--- The task ---
Pull each line holding "Volkswagen" out of the entries below.

(Information shown)

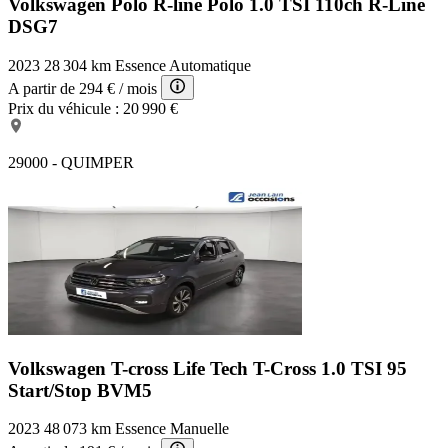
Volkswagen Polo R-line
Polo 1.0 TSI 110ch R-Line
DSG7
2023
28 304 km
Essence
Automatique
A partir de
294 €
/ mois
Prix du véhicule :
20 990 €
29000 - QUIMPER
Volkswagen T-cross Life Tech
T-Cross 1.0 TSI 95
Start/Stop BVM5
2023
48 073 km
Essence
Manuelle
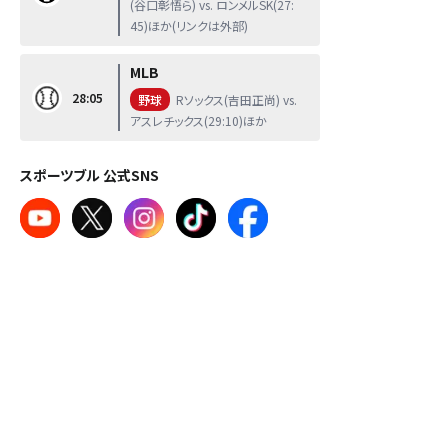
(谷口彰悟ら) vs. ロンメルSK(27:
45)ほか(リンクは外部)
MLB
28:05
野球
Rソックス(吉田正尚) vs.
アスレチックス(29:10)ほか
スポーツブル 公式SNS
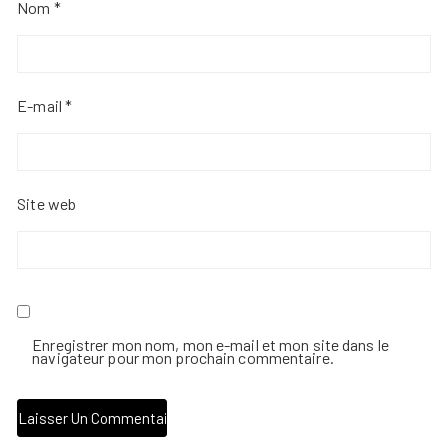
Nom
*
E-mail
*
Site web
Enregistrer mon nom, mon e-mail et mon site dans le
navigateur pour mon prochain commentaire.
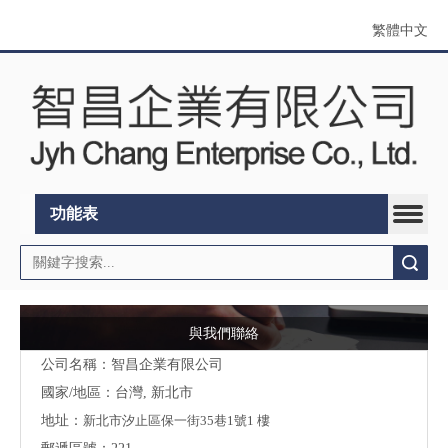
繁體中文
功能表
搜索
與我們聯絡
公司名稱：智昌企業有限公司
國家/地區：台灣, 新北市
地址：
新北市汐止區保一街35巷1號1 樓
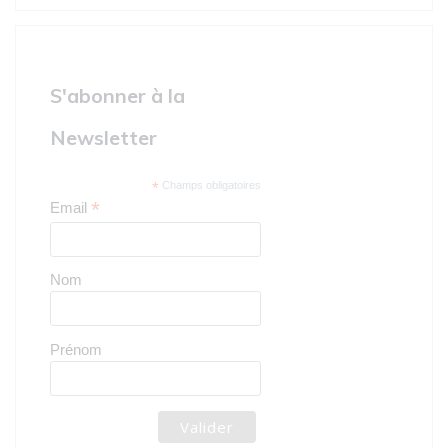
S'abonner à la
Newsletter
*
Champs obligatoires
*
Email
Nom
Prénom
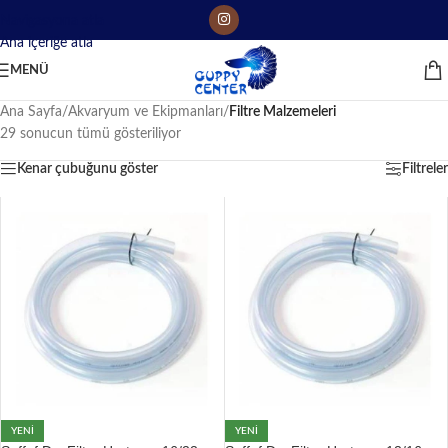
Navigasyona atla
Ana içeriğe atla
MENÜ
Ana Sayfa
/
Akvaryum ve Ekipmanları
/
Filtre Malzemeleri
29 sonucun tümü gösteriliyor
Kenar çubuğunu göster
Filtreler
YENI
YENI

(End Information shown)

--- Solution for this task ---
Volkswagen Polo R-line
Volkswagen T-cross Life Tech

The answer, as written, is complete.